10 July 2019 | Help - it's an emergency!

Seizures in dogs: symptoms, triggers and what to do when your dog starts having a seizure

Witnessing your dog have a seizure has to be one of the scariest things for a pet owner to go through. It can be traumatizing for you and your dog, so below are some guidelines on why your dog might be having a seizure and what to do if he has one.

What causes a dog to have a seizure?

Seizures are a type of neurological condition where there is a surge of electrical activity in the brain, disturbing its normal functioning, often resulting in uncontrollable muscle activity (convulsions).  They can be unpredictable and infrequent or can happen regularly, which is most often diagnosed as epilepsy. As with so many ailments in dogs, there could be a number of reasons why your dog could experience a seizure. Puppies and certain breeds are more susceptible, but older dogs are not immune, and environmental factors can also come into play. Here are some of the more common triggers for seizures in dogs:


  • Hereditary


  • Brain tumour
  • Liver disease
  • Low or high blood sugar
  • Stroke

Environmental factors

  • Head injury
  • Poison
  • Toxic Foods
  • Stress

Symptoms and types of seizures in dogs

A seizure usually occurs when there is a change in brain activity, when waking or falling asleep or when excited for example, and typically spans three phases:

During the first phase, known as pre-ictal, the dog will appear dazed and confused. He might go and hide in a corner and start whining – almost as if he is sensing the seizure coming on.

The second phase is the seizure itself, where, depending on the type of seizure, the symptoms vary. If it’s a generalized, or grand mal, seizure, the dog will most commonly fall on its side unconscious and move his legs spastically, almost as if he is treading water. Often this will be accompanied by foaming at the mouth, defecating and urination. This can last for a few seconds to a few minutes. During a focal seizure, only part of the brain is affected, so the dog will make involuntary movements in only certain parts of the body, such as twitching on one side of the body.

There are other types of epilepsy which cause recurring seizures with varying symptoms; those caused from brain lesions, psychomotor seizures, and ones from unknown causes. It is important for your veterinarian to diagnose which type your dog has for the correct treatment.

During the third phase (post-ictal), he may appear confused, disoriented, unsteady on his feet and may be temporarily blind. He may also fall into a deep sleep.

What to do if your dog is having a seizure

Firstly, try not to panic. Easier said than done we know. There isn’t really anything you can do to stop the seizure, so the best is to make sure the dog can’t hurt himself, by moving any furniture or dangerous objects that might be nearby, or gently moving him out of harm’s way.

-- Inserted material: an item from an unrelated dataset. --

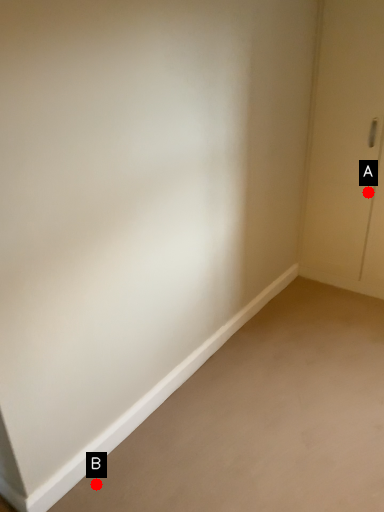 Question: Two points are circled on the image, labeled by A and B beside each circle. Which point is further to the camera?

Choices:
 (A) A is further
 (B) B is further

Answer: (A)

It’s a myth that dogs can swallow their tongues, so don’t try and put your fingers in his mouth. You will most likely get bitten of you do. Talk to him softly, reassuring him and if the seizure lasts more than a few minutes, open a door or turn on a fan, as he is at risk of overheating which can be very dangerous.

When should I go to the vet?

If it’s the first time he has had a seizure, then it’s best to go to the vet to get him checked out and to identify any possible triggers.

If the seizure lasts for more than five minutes (known as status epilepticus), or he suffers a number of seizures one after the other (cluster seizures), then this is considered life threatening and you should take your dog to the vet immediately.

Once there, he will be thoroughly examined, and you will be asked for a detailed history. Blood and urine tests will most likely be taken and possibly an electrocardiogram (ECG) will be performed. Depending on the diagnosis, medication will be prescribed. Always follow the vet’s treatment advice to the letter. Even if you don’t experience any seizures in a while, don’t stop the medication.

How to prevent seizures in dogs

Because a lot has to with the breed of dog and the fact that epilepsy is hereditary, it’s quite difficult to prevent seizures in dogs. What you can do though, is if your dog is susceptible to them (and you know the litter’s medical history), you can keep a keen eye out for any signs or even get your dog tested as a precautionary measure.

With regards to environmental issues, the obvious applies; watch out for any situations where poisoning, food toxicity and head trauma could occur. 

The sooner your pooch is diagnosed, the better the long-term management.

The above blog post focuses primarily on seizures in dogs, however cats can also have seizures, although it’s not as common. In terms of what to do if you cat experiences a seizure, all of the above tips apply. The only difference is that a cat will most likely suffer a seizure from a brain trauma or a health-related trigger, it’s unlikely to be genetics.  

If you have any questions or concerns with regards to your pets, it is advisable to consult a registered veterinarian.